If there is doubt about the value of narrative… to national security, it only takes one look beneath the events displayed in the daily news…: somewhere prior to the action garnering international attention, communication happened that resonated with an audience, who found more reasons to act than not.


That is a point that becomes only more salient with every passing day, in 2020.

I am not trying to claim that O’Brien’s book single-handedly transformed me into an anti-war activist, but it did force me to sit with the unspeakable brutality of one war and reflect on its implications for a new one. It inspired me to continue seeking out news on the ongoing occupation of Iraq, to start writing political commentary for my college newspaper, to take a class on the Vietnam War, to visit Vietnam with a remarkable professor who is himself a Vietnam vet, to join anti-war marches in Philadelphia, to organize my first demonstration on the fourth anniversary of the invasion of Fallujah with an Iraq War vet in the spring of my senior year.

My first job after college was as the National Media Coordinator for Iraq Veterans Against the War (now called About Face: Veterans Against the War), a national nonprofit made up of post-9/11 service members fighting against American militarism. Since then, I’ve exclusively worked in the fields of communications and community organizing for mission-driven nonprofits and organized labor for more than twelve years.

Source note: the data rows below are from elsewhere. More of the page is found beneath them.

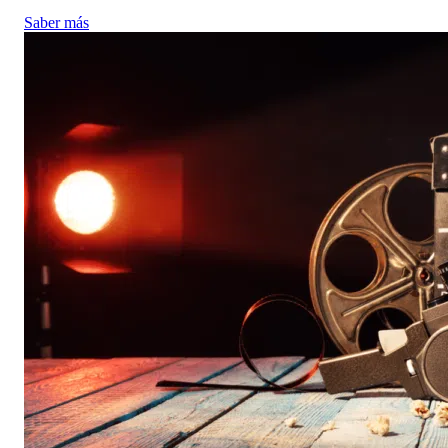
Saber más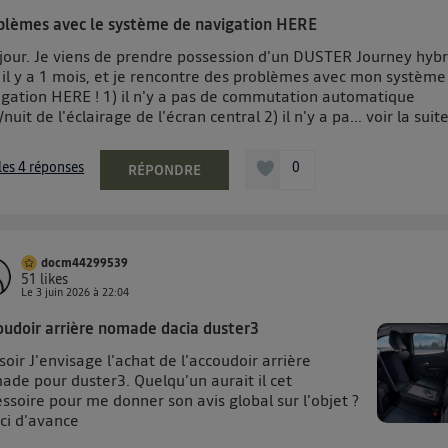
onnexion mobile
, la personnalisation sera basée uniquement sur la navigation de l'util
pouvez à tout moment retirer ce consentement sur
le portail 
blèmes avec le système de navigation HERE
") ou via la page « gérer Utiq » en bas de ce site. Po
jour. Je viens de prendre possession d'un DUSTER Journey hybr
 il y a 1 mois, et je rencontre des problèmes avec mon système
mations, veuillez consulter
la Politique d'information sur le
igation HERE ! 1) il n'y a pas de commutation automatique
personnelles d'Utiq
.
/nuit de l'éclairage de l'écran central 2) il n'y a pa...
voir la suit
 les 4 réponses
0
RÉPONDRE
docm44299539
51
likes
Le
3 juin 2026
à
22:04
oudoir arrière nomade dacia duster3
oir J'envisage l'achat de l'accoudoir arrière
ade pour duster3. Quelqu'un aurait il cet
ssoire pour me donner son avis global sur l'objet ?
ci d'avance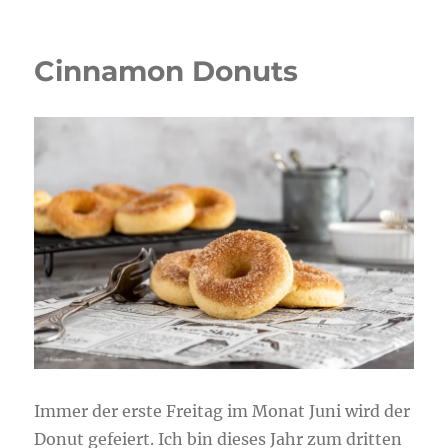
Cinnamon Donuts
Immer der erste Freitag im Monat Juni wird der
Donut gefeiert. Ich bin dieses Jahr zum dritten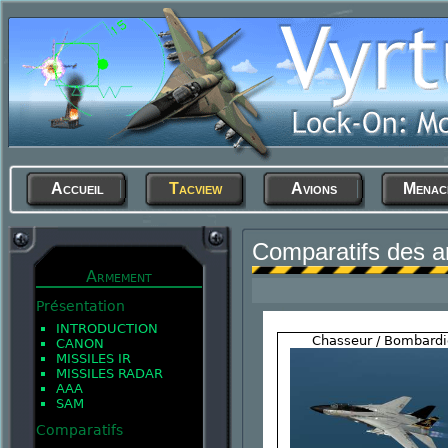
Accueil
Tacview
Avions
Menac
Comparatifs des 
Armement
Présentation
INTRODUCTION
Chasseur / Bombardi
CANON
MISSILES IR
MISSILES RADAR
AAA
SAM
Comparatifs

When a friend recently told me he only reads nonfiction because he (like Socrates!) prefers to read something “real,” I couldn’t help but think he got it wrong. Fiction isn’t the antithesis to reality—it helps shape it. In her new book of essays, Azadi: Freedom. Fascism. Fiction, Arundhati Roy opens by recalling a conversation with her editor. When he asked her what she thought of when she thought of the word “Azadi” (Urdu for “freedom”), she said, “[W]ithout a moment’s hesitation, ‘A novel.’”

Roy continues, “A novel, to me, is freedom with responsibility.” And that, I think, is what makes fiction a revolutionary tool—it doesn’t just provide readers with the capacity to imagine different futures, but, crucially, the very real people in them.